Now, however, buckwheat groats have found a home. Mixed with sunflower and pumpkin seeds, shredded coconut, rolled oats, and hemp seeds, and coated with coconut oil and maple syrup, these buckwheat groats have amazing crunch. Throw in some raisins and whatever other dried fruit suits your fancy, and you have one serious breakfast contender.
Um, what are buckwheat groats?
But to answer a question I’m sure you’ve all been wondering: what are buckwheat groats, anyways? Buckwheat groats are the hulled seeds of the buckwheat plant. If you don’t know what a buckwheat plant looks like (I didn’t!), take a quick look here. It’s a beautiful plant (related to the rhubarb plant, actually), with white blossoms. It’s neat to make the connection between those little seeds and the beautiful green and white triangular bits that come in the buckwheat groats bag.
Low-glycemic, mineral-rich, and gluten-free
Buckwheat groats (different from kasha, which is buckwheat in its toasted form) are light green, brown, and cream, and all buckwheat is gluten-free. Buckwheat’s health benefits are many: low on the glycemic index, high in crucial minerals like zinc and manganese, and full of protein and heart-healthy fibre.
For all you gardener types, Mother Earth News has an interesting article here on how to grow your own buckwheat.

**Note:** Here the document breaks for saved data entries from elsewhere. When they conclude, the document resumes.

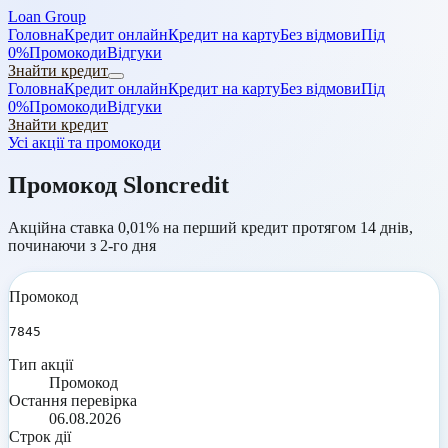
Loan Group
Головна
Кредит онлайн
Кредит на карту
Без відмови
Під
0%
Промокоди
Відгуки
Знайти кредит
Головна
Кредит онлайн
Кредит на карту
Без відмови
Під
0%
Промокоди
Відгуки
Знайти кредит
Усі акції та промокоди
Промокод Sloncredit
Акційна ставка 0,01% на перший кредит протягом 14 днів,
починаючи з 2-го дня
Промокод
7845
Тип акції
Промокод
Остання перевірка
06.08.2026
Строк дії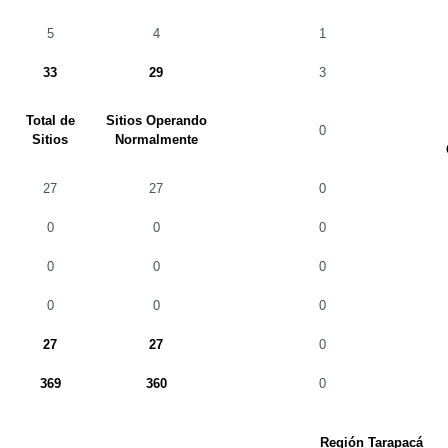
5
4
1
33
29
3
Total de
Sitios Operando
0
Sitios
Normalmente
27
27
0
0
0
0
0
0
0
0
0
0
27
27
0
369
360
0
Región Tarapacá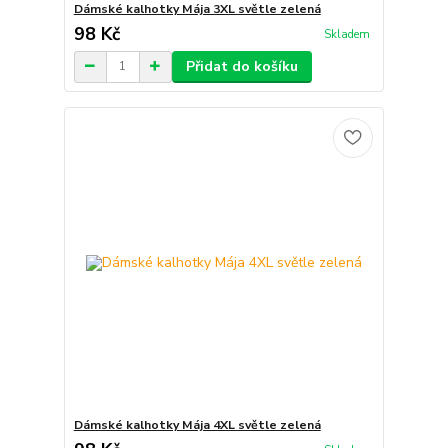
Dámské kalhotky Mája 3XL světle zelená
98 Kč
Skladem
Přidat do košíku
Dámské kalhotky Mája 4XL světle zelená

Now THAT would be taking it to the next level – making homemade granola from homegrown buckwheat? Living the dream!
Crunchy Homemade Oat & Buckwheat Granola
- Author: Emily Joldersma, R.H.N.
- Recipe Notes: vegan, gluten-free (if using certified gluten-free oats), naturally-sweetened
- 2 cups rolled oats
- 1 cup buckwheat groats
- 1/4 cup sunflower seeds
- 1/4 cup hemp seeds
- 1/4 cup pumpkin seeds
- 1/4 cup shredded unsweetened coconut
- 1/2 cup raisins
- 1/3 cup coconut oil, melted
- 1/3 cup maple syrup
- 1 tsp vanilla
- 1/4 tsp salt
- 1 tsp ground cinnamon
- 1/2 cup nut pulp* (optional, but a nice way to use up leftover pulp from making homemade nut/seed milk)
- Preheat oven to 325F.
- In a large bowl, stir together oats, buckwheat groats, pumpkin seeds, sunflower seeds, coconut, hemp seeds, salt, and cinnamon.

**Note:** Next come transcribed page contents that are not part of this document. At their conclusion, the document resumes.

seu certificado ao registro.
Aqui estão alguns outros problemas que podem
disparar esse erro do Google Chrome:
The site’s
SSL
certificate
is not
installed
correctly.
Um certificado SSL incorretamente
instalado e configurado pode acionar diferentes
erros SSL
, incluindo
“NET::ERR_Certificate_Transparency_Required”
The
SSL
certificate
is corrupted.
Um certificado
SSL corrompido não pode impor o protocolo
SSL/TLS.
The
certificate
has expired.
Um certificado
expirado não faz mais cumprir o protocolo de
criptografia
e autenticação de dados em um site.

- In a small saucepan, melt coconut oil and add maple syrup and vanilla. Stir in nut pulp, if using.
- Combine wet and dry ingredients until all dry ingredients are coated.
- Spread on a baking sheet and bake for 30 to 35 minutes, stirring once or twice, until golden.
- Remove from oven, and if desired, clump together to cool (this helps form clusters); or, leave as is to cool. Add raisins.
- Store in an airtight jar or container and enjoy!